Just a simple undergrad physics student asking them mathematicians.
I have a very simple 2nd order homogeneous DE of the form:
$$y''=-a^2y$$
So, a solution will be of the form $$y(t)=c_1 e^{+iat}+c_2 e^{-iat} \quad (1)$$
which you can rewrite to $$y(t)=d_1\cos(at)+d_2 \sin(at) \quad (2)$$
The final answer of the problem has the form of $C \sin(at+d)$, where $d$ is a phase term. No initial conditions are given.
My question is, can eq. (2) be rewritten in some way that only a sine term emerges, with a constant $d$ appearing in there? I looked at some trig. relations and couldn't see a quick way. I think the initial conditions have to be used. What do you think?

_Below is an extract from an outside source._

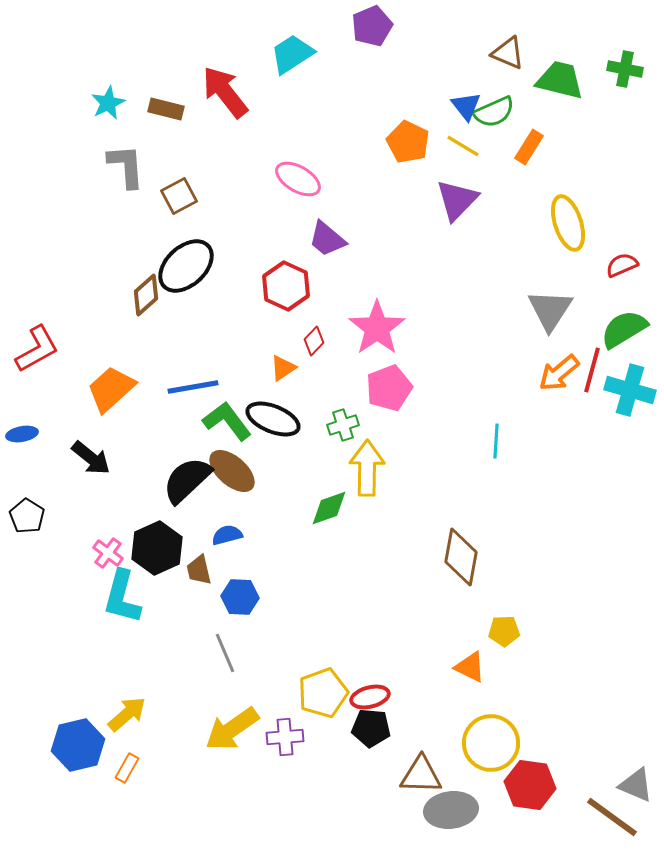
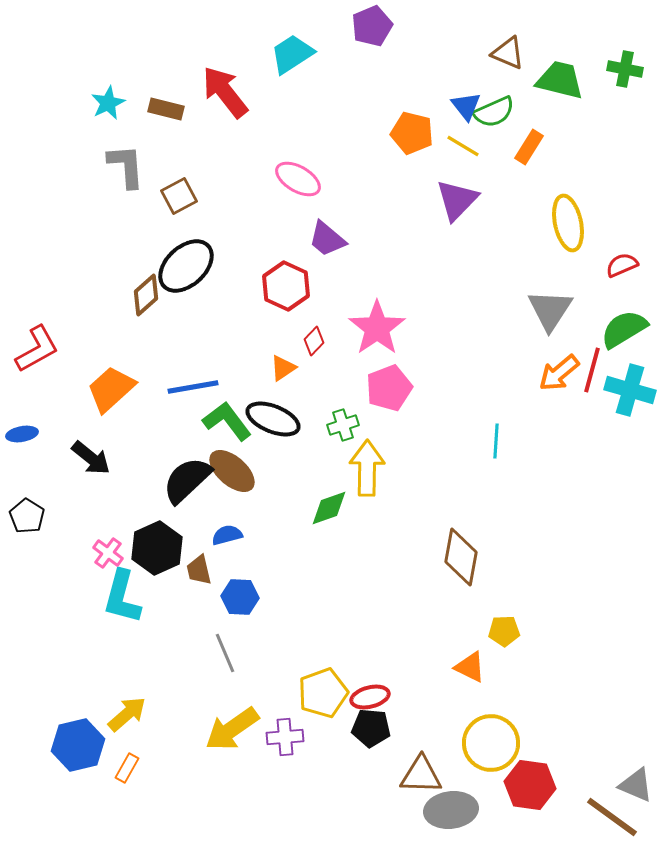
orange pentagon at (408, 142): moved 4 px right, 9 px up; rotated 12 degrees counterclockwise
yellow ellipse at (568, 223): rotated 6 degrees clockwise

(A teaching assistent told me it could be done, but I distrust her advice a little since she has given me wrong answers before)
Expand on the trig expression you get from the answer:
$$\sin(at+d) = \sin(at) \cos(d) + \cos(at) \sin(d)$$
So you can take eqn.(2) and factor out the constant $C = \sqrt{d_1^2 + d_2^2}$ and then pick $d$ so that $\cos(d) = d_1/C$ and $\sin(d) = d_2/C$.